Your data for NDB in 5.0;
+----+---+---+
| id | t | c |
+----+---+---+
|  1 | a | 2 | 
|  3 | b | 1 | 
+----+---+---+

Your data for innodb in 5.0;
mysql> select * from test1 ORDER BY id;
+----+---+---+
| id | t | c |
+----+---+---+
|  1 | a | 2 | 
|  3 | b | 1 | 
+----+---+---+

Please let me know if I have missed something. As this appears to be working.
[30 May 2007 16:53] johnny slakva
sorry, i had to describe the bug little more.

i didnt want c to = 2 for b, i wanted id to = 2 for it, and not 3 as it appears to be.

problem is that autoincrement value increases regardless whether insert occured or update, that is what i wanted to point.
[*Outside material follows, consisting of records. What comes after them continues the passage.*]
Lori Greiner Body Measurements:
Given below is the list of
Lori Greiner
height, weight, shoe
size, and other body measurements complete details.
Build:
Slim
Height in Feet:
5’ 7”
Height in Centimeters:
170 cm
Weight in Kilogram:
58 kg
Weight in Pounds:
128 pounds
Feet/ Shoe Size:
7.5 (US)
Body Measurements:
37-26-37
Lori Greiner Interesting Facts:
to be clearer, samples follow.

my data in myisam 5.0.41:
select * from test;
+----+---+---+
| id | t | c |
+----+---+---+
|  1 | a | 2 |
|  2 | b | 1 |
+----+---+---+

my data in ndb 5.0.41:
select * from test1 order by id;
+----+---+---+
| id | t | c |
+----+---+---+
|  1 | a | 2 | 
|  3 | b | 1 |    // id is the problem 
+----+---+---+

when huge number of updates occur, this wastes autoincrement values, and also, as pointed in #24432, this will cause problems with replication, especially if i wanted to replicate ndb tables to non-ndb.
[1 Jun 2007 5:53] Adam Dixon
This behavior replicates fine, eg the missing auto_increment value is also missing in myisam. I have tested this locally (cluster > myisam) row based replication.
[20 Jun 2007 22:23] Hartmut Holzgraefe
the auto_increment behavior is not a bug, the only guarantee we give on auto_increment values is that:

a) it will not create duplicate values
b) each new id will be larger than the previous one

there is no guarantee that there will be no gaps,
and there are situations were gaps will indeed occure,
e.g on all transactional storage engines when a transaction
in which an auto_increment INSERT occured are rolled back,
in this case the auto_increment value(s) returned to this
transaction are lost

with cluster the situation is even more complicated, here
auto_increment values have to be fetched in advance, so
even if an INSERT ON DUPLICATE KEY UPDATE fails in the
INSERT part due to a duplicate key the prefetched id
value is 'lost' for further operations 

another case in which cluster may produce gaps is when
you do a INSERT INTO ... SELECT into a table with an
auto_increment field. Here auto_increment values are
fetched in batches of (by default) 32 and not one by
one for performance reasons. Unused values from the
last batch fetched are lost here, too, creating gaps
of up to 31 values when using default settings.

The affected rows output indeed looks like an error 
though, but creating a new bug report for this one
indeed seems to make sense by now ...
[21 Jun 2007 14:01] Hartmut Holzgraefe
The affected rows count actually works as documented
(and is not cluster specific), see

  http://dev.mysql.com/doc/refman/5.0/en/insert-on-duplicate.html

  The rows-affected value is 1 if the row is inserted
  as a new record and 2 if an existing record is updated.